# Dish 500 Pro+ LNB and wing Dish



## concord704 (Feb 19, 2006)

I plan to add my old dish300 dual lnb again for 61.5 to a dish500pro+ LNB input. 

Since the 722 has two sat inputs (single coax via a seperator), can I connect only one coax from the 61.5 to the pro+ LNB and still see the 61.5 on both receiver sat inputs?

Or I can I use my sw21 switch to combine outputs of the 61.5 lnb, for one cable to dish pro+ lnb?

Or is there some other type of combiner needed? 

Or just get another dishpro+ lnb for the 61.5?

Thx.


----------



## Miner (Oct 29, 2004)

concord704,

Depends on what type of switch you have right now, but you'll almost certainly need a dishpro LNB (single of dual, not twin) LNB for the 61.5 dish. Its not clear in your posting, do you mean you have a Dish 500 with Dish Pro + LNB? If so, it has an input to connect from another dish (such as 61.5) with a Dish Pro LNB. There is also a Dish 500+ (and Dish 1000+) that picks up signal from 3 (4) satellites (110, 118.5ish and 119 (129)) and is exclusively Dish Pro equip.
An SW21 switch is legacy and it doesn't work with Dish Pro (or Dish Pro+) equipment. 

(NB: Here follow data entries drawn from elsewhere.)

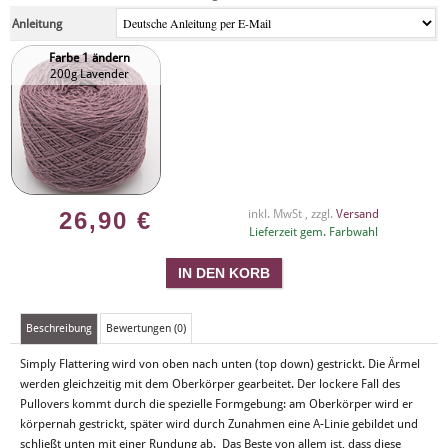
Anleitung
Farbe 1 ändern
200g Lavender
26,90
€
inkl. MwSt , zzgl.
Versand
Lieferzeit gem. Farbwahl
Beschreibung
Bewertungen (0)
Simply Flattering wird von oben nach unten (top down) gestrickt. Die Ärmel
werden gleichzeitig mit dem Oberkörper gearbeitet. Der lockere Fall des
Pullovers kommt durch die spezielle Formgebung: am Oberkörper wird er
körpernah gestrickt, später wird durch Zunahmen eine A-­Linie gebildet und
schließt unten mit einer Rundung ab. Das Beste von allem ist, dass diese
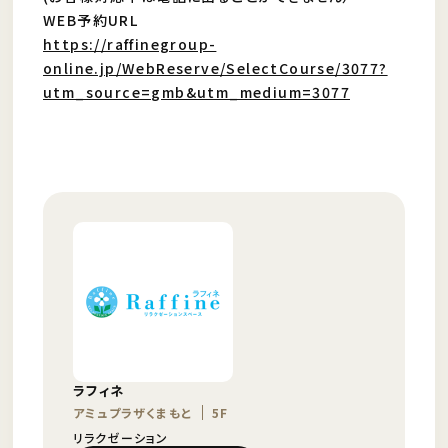
WEB予約URL
https://raffinegroup-
online.jp/WebReserve/SelectCourse/3077?
utm_source=gmb&utm_medium=3077
ラフィネ
アミュプラザくまもと
5F
リラクゼーション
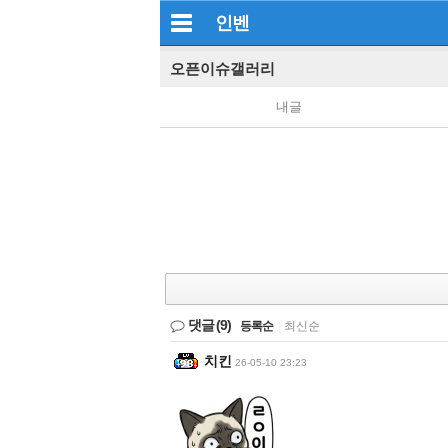
인벤
오픈이슈갤러리
내글
댓글
(9)
등록순
|
최신순
치킨
26-05-10 23:23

It sounds like all you need is a DishPro Single (or Dual) LNB with 1 wire running from it to the input of the DishPro+ Twin, run a check switch and you'll be in business (after aiming for 61.5).

Miner


----------



## concord704 (Feb 19, 2006)

Miner,

Thanks. I had the dish 500 legacy dual LNB pointing at 110/119, with a dish 300 legacy dual LNB for 61.5; using one output from each to a sw21 for HD+Voom with 6000 receiver. I dropped Voom due to poor content and torn down the 300.

I now have one 722 and one dish pro+ LNB, didn't know they made a dishpro single...

I know I could get a 1000.2, but with the eastern arc eventually going up, there's no sense in buying it right now....


----------



## Miner (Oct 29, 2004)

concord704,

If you get a DishPro single (1 eye) you're set. Put it into the 300 and into your twin (2 eyes). You can find one on e-bay or one of the supporting vendors on this site.
It sounds like if you wait for the eastern arc, dish will put up all the equip at little or no charge. If you have a 722 and are subscribing to HD channels, you currently need to have a dish aimed at 129 or 61.5 to get all the HD channels as it is.

Miner


----------



## concord704 (Feb 19, 2006)

Miner,

Thanks. Found a single dishpro lnb, will mount on dish300 and coax it to the dishpro+.


----------